In Cincinnati, the Sixth Circuit Court of Appeals came down on the opposite side of the "political subdivisions" question, finding a  "state" included its political subdivisions. 

"And so, we have a split," Arevalo said.

That split could set up a date before the U.S. Supreme Court, he said, noting Lincolnshire is represented in the case by the Liberty Justice Center, a Chicago non-profit legal organization, which also successfully represented Illinois state employee Mark Janus in securing a win before the Supreme Court on the question of whether the state can compel non-union government workers to pay fees to unions who ostensibly represent them in collective bargaining.

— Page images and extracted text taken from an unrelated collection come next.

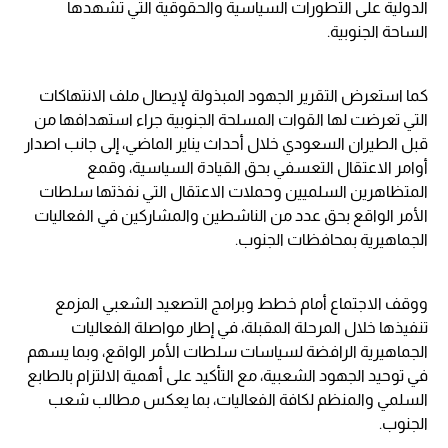
الدولية على التطورات السياسية والحقوقية التي تشهدها
الساحة الجنوبية.
كما استعرض التقرير الجهود المبذولة لإيصال ملف الانتهاكات
التي تعرضت لها القوات المسلحة الجنوبية جراء استهدافها من
قبل الطيران السعودي خلال أحداث يناير الماضي، إلى جانب اصدار
أوامر الاعتقال التعسفي بحق القيادة السياسية، وقمع
المتظاهرين السلميين وحملات الاعتقال التي نفذتها سلطات
الأمر الواقع بحق عدد من الناشطين والمشاركين في الفعاليات
الجماهيرية بمحافظات الجنوب.
ووقف الاجتماع أمام خطط وبرامج التصعيد الشعبي المزمع
تنفيذها خلال المرحلة المقبلة، في إطار مواصلة الفعاليات
الجماهيرية الرافضة لسياسات سلطات الأمر الواقع، وبما يسهم
في توحيد الجهود الشعبية، مع التأكيد على أهمية الالتزام بالطابع
السلمي والمنظم لكافة الفعاليات، بما يعكس مطالب شعب
الجنوب.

The Supreme Court ruled such compulsory fees were unconstitutional. 

The Liberty Justice Center has said they intend to appeal the Seventh Circuit decision.

Arevalo said the "conservative make-up" of the Supreme Court, particularly following the addition of new Associate Justice Brett Kavanaugh "favors (the matter) going to the Supreme Court."

Arevalo noted other home-rule cities like Chicago routinely use their home-rule powers to regulate labor and employment. But he said those regulations, pertaining to issues like sick leave and minimum wages, are not preempted by federal law, leaving local governments free to enact regulations. 

He also explained that "there is no prohibition on the state or local governments to issue regulations that are appropriate for each locality," but "local governments cannot adopt regulations that conflict with the state law."